[Transcribed page contents]
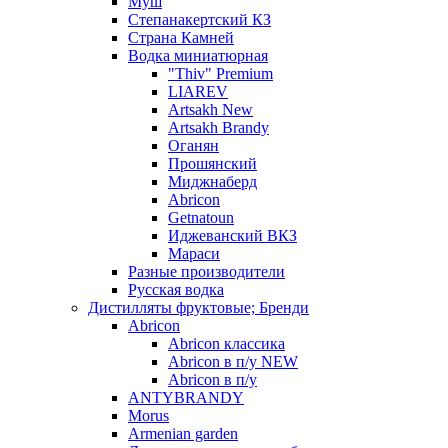
Муш
Степанакертский КЗ
Страна Камней
Водка миниатюрная
"Thiv" Premium
LIAREV
Artsakh New
Artsakh Brandy
Оганян
Прошянский
Миджнаберд
Abricon
Getnatoun
Иджеванский ВКЗ
Мараси
Разные производители
Русская водка
Дистилляты фруктовые; Бренди
Abricon
Abricon классика
Abricon в п/у NEW
Abricon в п/у
ANTYBRANDY
Morus
Armenian garden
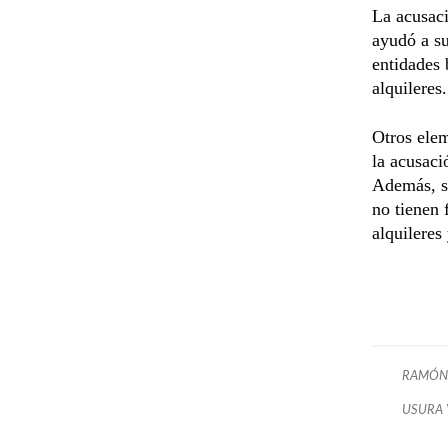
La acusaci
ayudó a su
entidades
alquileres.
Otros elem
la acusaci
Además, s
no tienen 
alquileres
RAMÓN
USURA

■ **What to do**: Leaving out the pictures, repeat all the entries exactly as they stand.

■ **Your response**:
Муш
Степанакертский КЗ
Страна Камней
Водка миниатюрная
"Thiv" Premium
LIAREV
Artsakh New
Artsakh Brandy
Оганян
Прошянский
Миджнаберд
Abricon
Getnatoun
Иджеванский ВКЗ
Мараси
Разные производители
Русская водка
Дистилляты фруктовые; Бренди
Abricon
Abricon классика
Abricon в п/у NEW
Abricon в п/у
ANTYBRANDY
Morus
Armenian garden
La acusaci
ayudó a su
entidades
alquileres.
Otros elem
la acusaci
Además, s
no tienen 
alquileres
RAMÓN
USURA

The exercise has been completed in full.